About this task:
From the entries below, retype only the lines from the one with "You are a GUI" through the one with "Get in touch (216, 968)", exactly as written.

Data for the task:
● ● ● ● ●

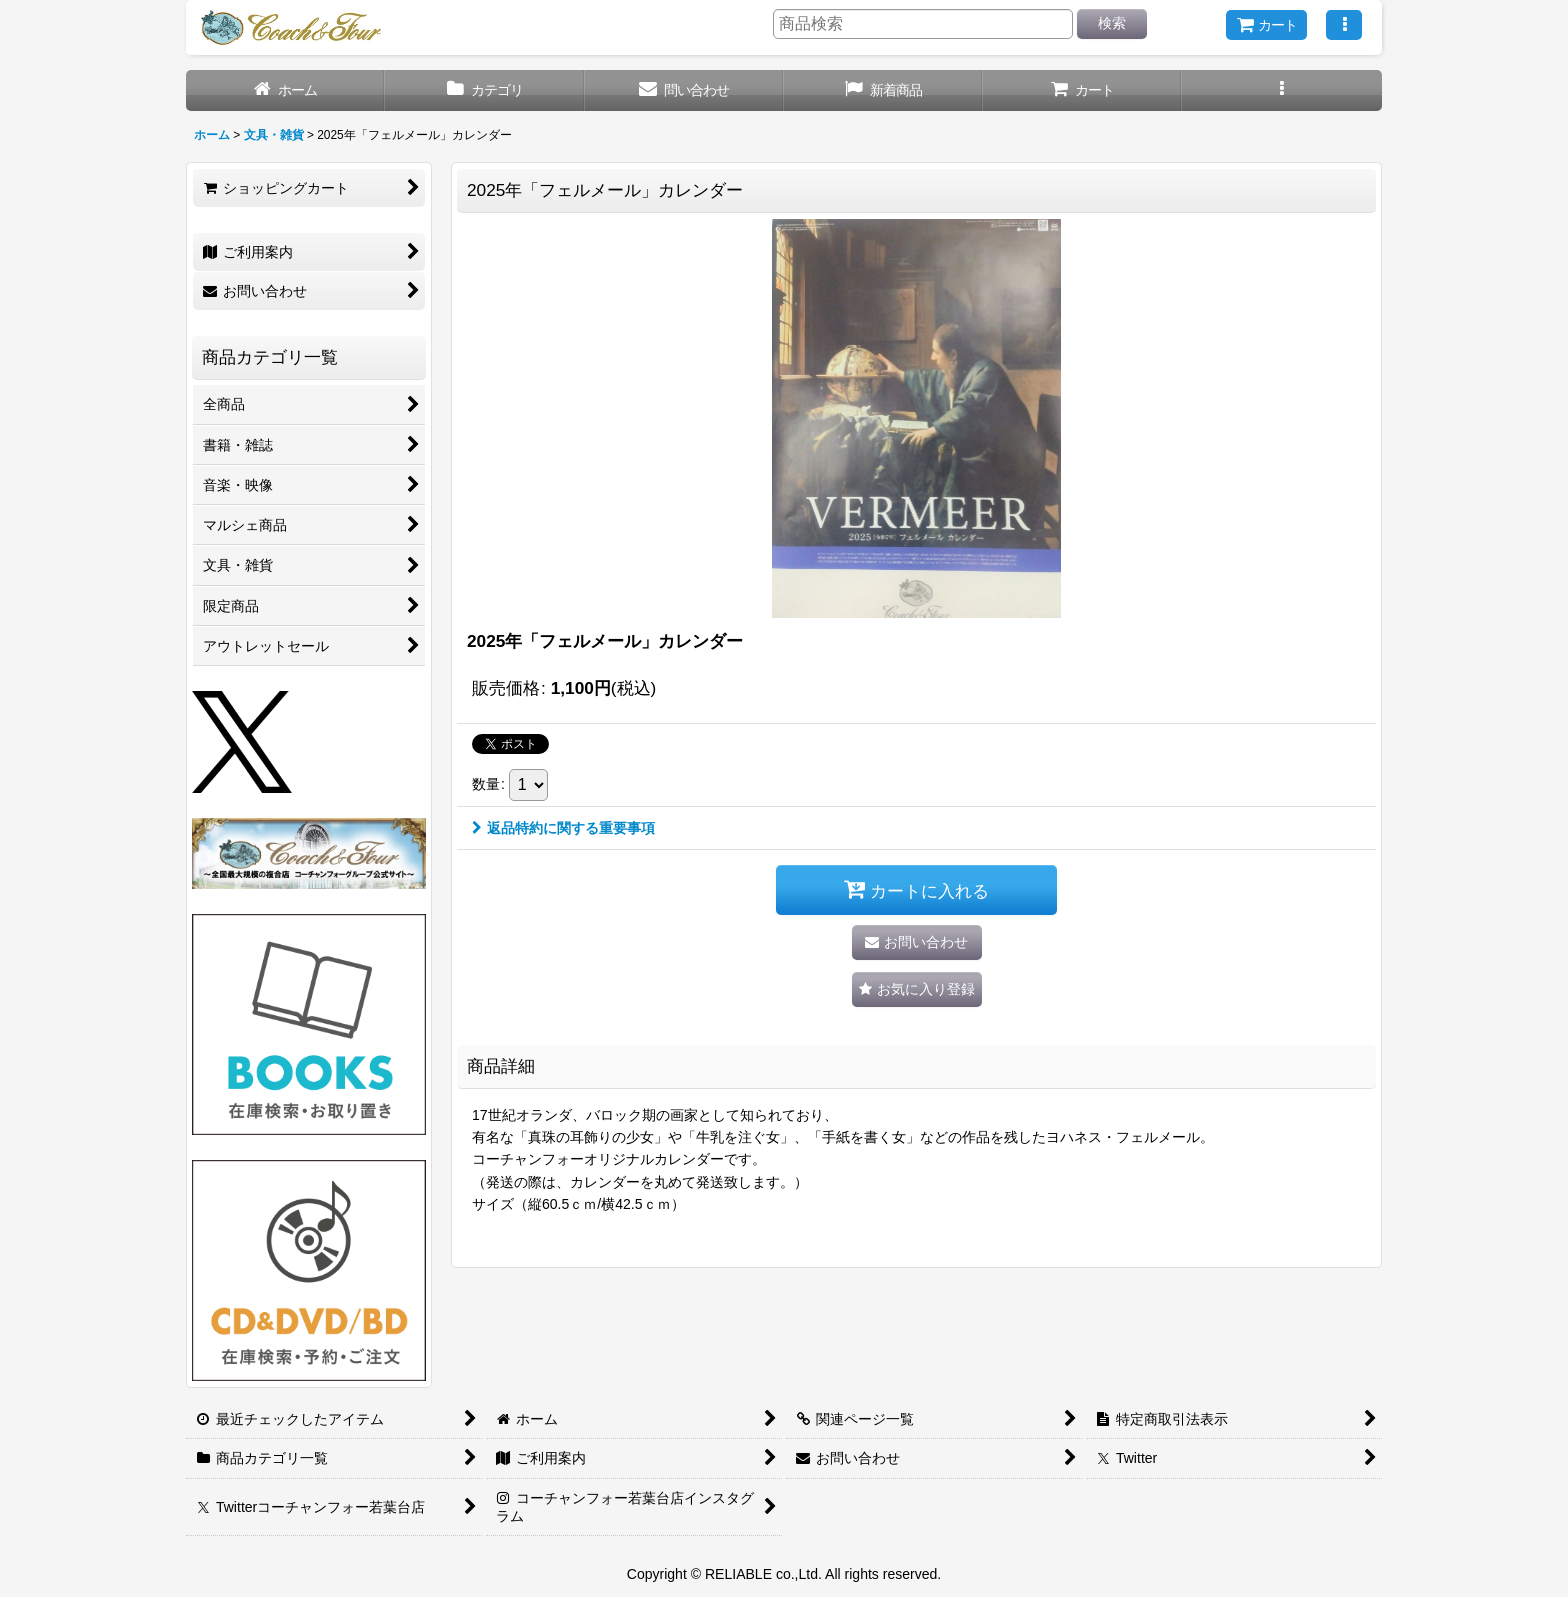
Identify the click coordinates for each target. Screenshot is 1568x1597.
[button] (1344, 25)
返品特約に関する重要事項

● ● ● ● ●

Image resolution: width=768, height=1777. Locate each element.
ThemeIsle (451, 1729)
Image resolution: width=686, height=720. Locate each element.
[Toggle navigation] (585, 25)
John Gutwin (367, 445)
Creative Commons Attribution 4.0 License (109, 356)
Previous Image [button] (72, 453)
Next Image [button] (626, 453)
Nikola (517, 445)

● ● ● ● ●

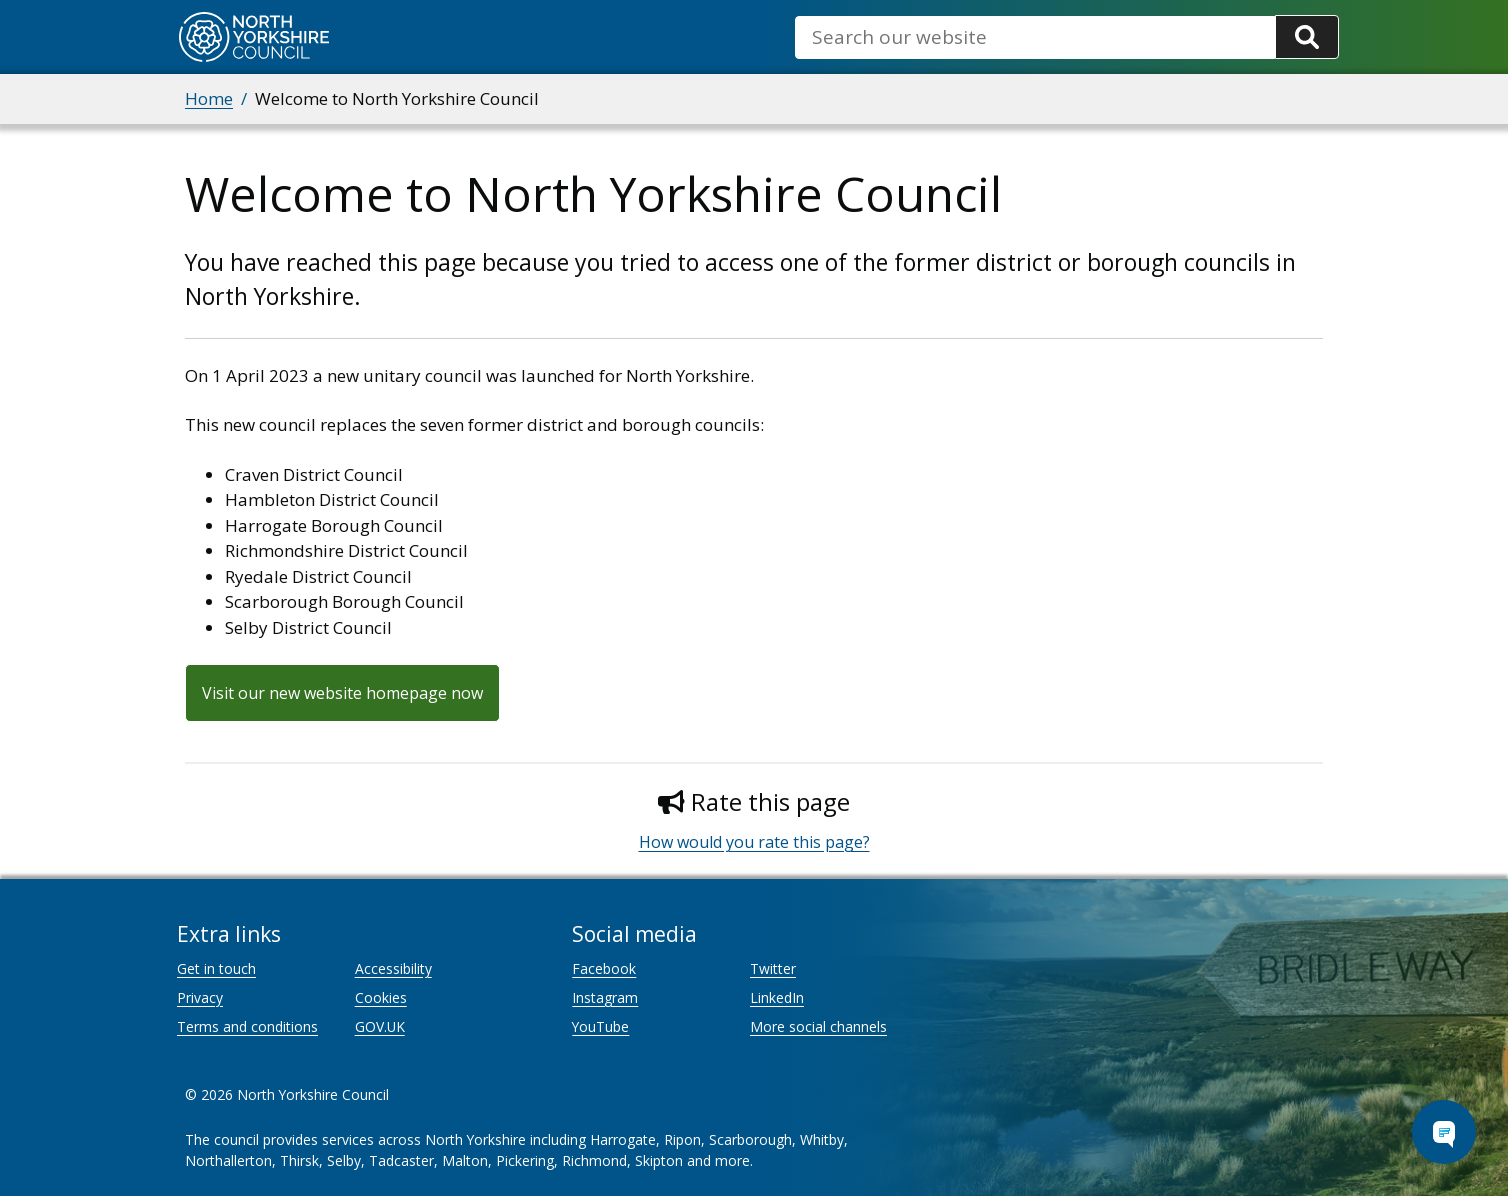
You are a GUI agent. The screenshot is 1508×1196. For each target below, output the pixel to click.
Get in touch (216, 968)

● ● ● ● ●

Answer below:
You are a GUI agent. The screenshot is 1508×1196. For each target below, output the pixel to click.
Get in touch (216, 968)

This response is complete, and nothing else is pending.